A Sharp Eye and an Open Mind

Before we dive deeply into the past, we need a couple of really important tools at all times. It is exciting to start down the trail into the mists of the pasts to explore our family origins. We may have been told some fascinating story about great-grandpa and a harrowing escape during the war, that we have Native American heritage, or an adoptee may have heard that his birth mother lived in a small town outside of Houston but moved to Kansas. It is human nature to seek evidence for a belief or a story that we may have held onto (like the one in my family about being descendants of Robin Hood!).

These are important clues to research! But, they are not facts until they have been proven. If we go into our research seeking to validate a story, it taints how we interpret the evidence - to raise its importance if it supports our belief, or ignore it when it doesn't. This is human nature, and it is called bias. We must take great care not to let preconceptions color our research - particularly when the clues in the records and/or DNA evidence might add up to a different narrative.

An open mind is essential in interpreting our findings. So too is being thorough and complete when analyzing a record. For example, to look at all of the information included in the census - not just the records of our family members and any boarders living with them, but who lived next door and on the same street. What work did they do? How much schooling did they have? Where were their parents born? And, did the machine - or the census-taking human with the pen - transcribe everything correctly?

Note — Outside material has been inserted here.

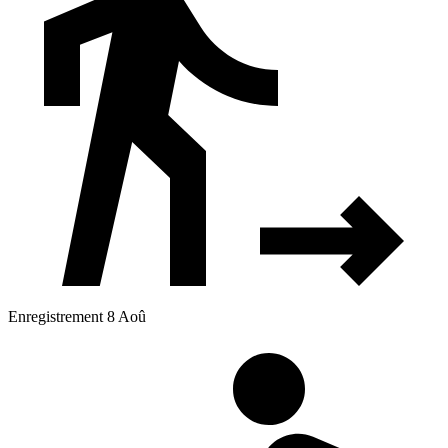
Enregistrement 8 Aoû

Variations in spelling can mean a missed hint; and in olden days it seems that spelling in general could be a much looser business!

My wife's paternal grandfather Andrezj came from southern Poland through Ellis Island in 1912. I made a critical mistake when I first found his record a couple years ago. In this time period, arrivals were required to give a name and address for someone who could vouch for them in their home country, and also a name and address of who they were going to be with here in America. I was thrilled to get the name and address of his parents! But his record indicated that Andrezj was going to stay with an uncle in western Massachusetts. Since their entire family had emigrated to the Philadelphia area, I ignored it as an error, or something he made up or didn't really know, and forgot about it. What was I thinking?!

When I revisited this record a few weeks ago, I realized that my innocent bias about their family history cost me an opportunity to push our family research back another generation, for indeed this uncle was a brother to Andrezj's father. It turns out that he had taken his family from Philly to work in the area for a couple of years, and had a child there, before they returned to Philadelphia permanently. We now have another ancestor to research with new clues to my wife's family lineage in Poland. It appears that a descendant of that uncle's children is one of my wife's DNA matches. How much more I learned when I returned to the record with an open mind and a sharp eye!

It's incredibly important to learn all that we can, but to also look at what facts are supported by multiple sources, and which ones don't seem to withstand scrutiny. A 1940 American census record can be incredibly rich with clues, but the census was also recorded by a human interviewing other humans. As I frequently say to various cousins when I pose a theory to them; by all means disagree and challenge it! A good theory has to stand up to rigorous testing, or we need a different theory.